Zeek nodded tiredly. "We threw more than that developing the Behemoth back in the day. New Mer never stood a real chance, if we're being honest."

Kabaschta's expression darkened. "Let's not go down that road."

Jason pressed forward. "He breached our shield. That's the point. We need to accelerate the weapons program, we can't let him stroll in whenever he decides to—"

Zeek's hand came down on the desk. "If you're about to ask for more resources, the answer is no. We have a hundred and twenty million people to keep alive, half of them sleeping on pavement. The aid coming from the UNG and the Remidican Republic isn't close to sufficient." His voice dropped. "Don't ask me that again."

Kabaschta looked up. "The Remidican Republic is backing us?"

"For now." Zeek leaned back. "They're playing friendly neighbor to Kasparia while feeding us intelligence. And some of what they've passed along could genuinely shift things."

"Tell me."

Zeek stood, crossed to the wooden windows, and pushed them shut firmly. "This stays in this room."

Both men nodded.

"We have confirmed intelligence that Elysium has guaranteed military protection to Kasparia. Full protection, they'll fight Kasparia's wars, supply logistics, supply resources." Zeek returned to his chair. "I'll be honest. I don't understand the decision."

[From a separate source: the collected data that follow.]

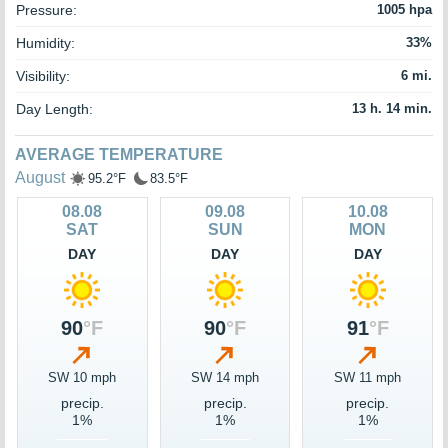
Pressure:
1005 hpa
Humidity:
33%
Visibility:
6 mi.
Day Length:
13 h. 14 min.
AVERAGE TEMPERATURE
August
95.2°F
83.5°F
08.08
09.08
10.08
SAT
SUN
MON
DAY
DAY
DAY
90
°F
90
°F
91
°F
SW 10 mph
SW 14 mph
SW 11 mph
precip.
precip.
precip.
1%
1%
1%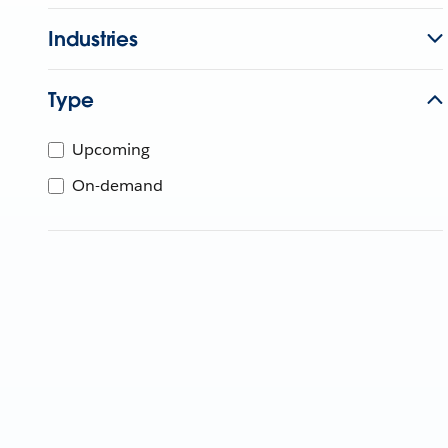
Industries
Type
Upcoming
On-demand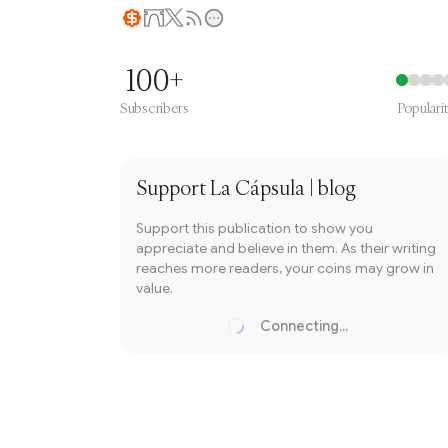
Writer coin
100+
Subscribers
Populari
Subscribe
Support
La Cápsula | blog
Support this publication to show you
appreciate and believe in them. As their writing
reaches more readers, your coins may grow in
value.
Connecting...
Loading...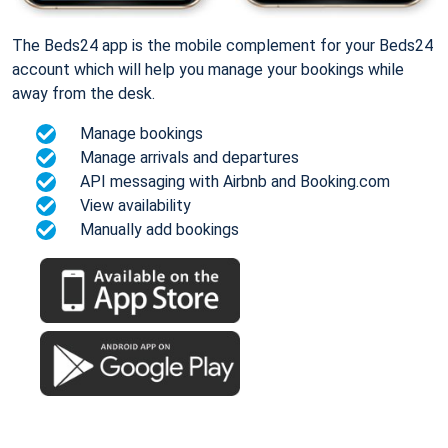
The Beds24 app is the mobile complement for your Beds24
account which will help you manage your bookings while
away from the desk.
Manage bookings
Manage arrivals and departures
API messaging with Airbnb and Booking.com
View availability
Manually add bookings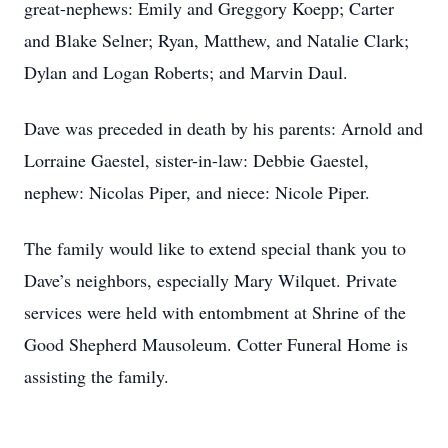
great-nephews: Emily and Greggory Koepp; Carter
and Blake Selner; Ryan, Matthew, and Natalie Clark;
Dylan and Logan Roberts; and Marvin Daul.
Dave was preceded in death by his parents: Arnold and
Lorraine Gaestel, sister-in-law: Debbie Gaestel,
nephew: Nicolas Piper, and niece: Nicole Piper.
The family would like to extend special thank you to
Dave’s neighbors, especially Mary Wilquet. Private
services were held with entombment at Shrine of the
Good Shepherd Mausoleum. Cotter Funeral Home is
assisting the family.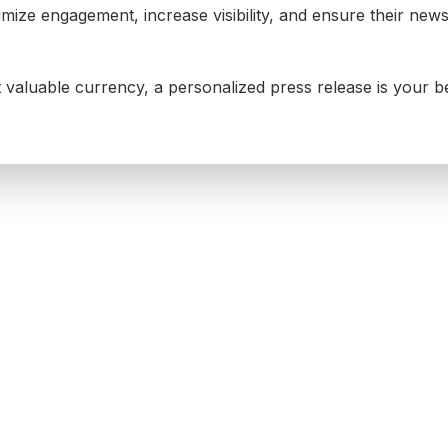
mize engagement, increase visibility, and ensure their new
t valuable currency, a personalized press release is your b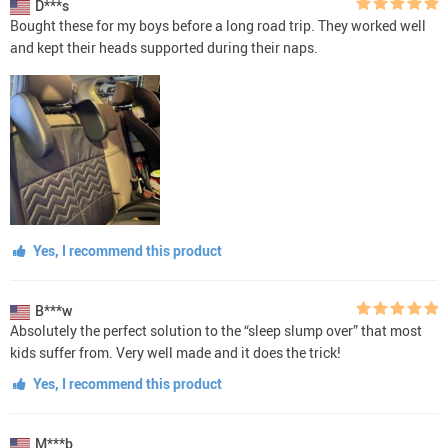
D***s
Bought these for my boys before a long road trip. They worked well
and kept their heads supported during their naps.
Yes, I recommend this product
B***w
Absolutely the perfect solution to the “sleep slump over” that most
kids suffer from. Very well made and it does the trick!
Yes, I recommend this product
M***b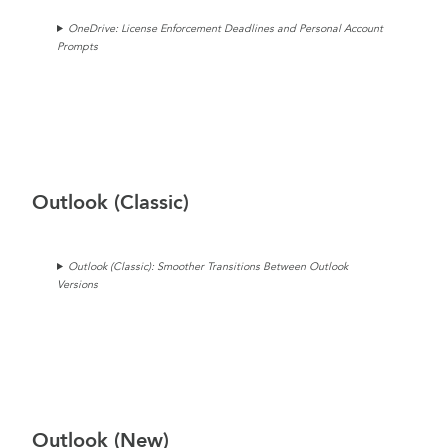
OneDrive: License Enforcement Deadlines and Personal Account
Prompts
Outlook (Classic)
Outlook (Classic): Smoother Transitions Between Outlook
Versions
Outlook (New)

Kabaschta sat with it for a moment. "Are they genuinely that confident? Protecting a human nation works against everything they've built their image on. Isn't watching us fall apart the ideal outcome for them?"

"That's what I can't work out." Zeek turned to Jason. "But that kind of confidence doesn't come from nowhere. If they have something in development that lets them make promises like that and mean it, this is a calculated move. A smart one." He leaned forward. "Jason. We need options."

Jason pressed two fingers to his forehead, working at it. "We're running tests on multiple prototypes. But we lost our test subjects."

Zeek frowned. "The powered-down E-UNITs, you mean the captured assassin units, what happened to them?"

"He took them." Jason said it quietly, like he was still processing it himself. "He knew their exact location. He walked in, collected them, and left. Didn't freeze a single person on his way out. Just moved through our territory with those E-UNITs floating above him, calm as anything. Not one soldier raised a weapon."

Three knocks at the door cut through the room.

Zeek turned, patience fully depleted. "What is it?"

A soldier stepped in. "Sir. The UNG aircraft is standing by at the main airport. Several presidents are on board. We need to depart."

Zeek swept the papers from his desk into a pile and grabbed his laptop. "My apologies, I lost track of it entirely." He stood. "We'll pick this up after the meeting, pointless as it'll be."

The soldier cleared his throat.

Everyone stopped.

"Sir." His voice had dropped to something careful. "The Reaper is already inside."

Everything in Zeek's hands hit the floor. He lowered himself back into the chair, both hands gripping the desk's edge.

"What."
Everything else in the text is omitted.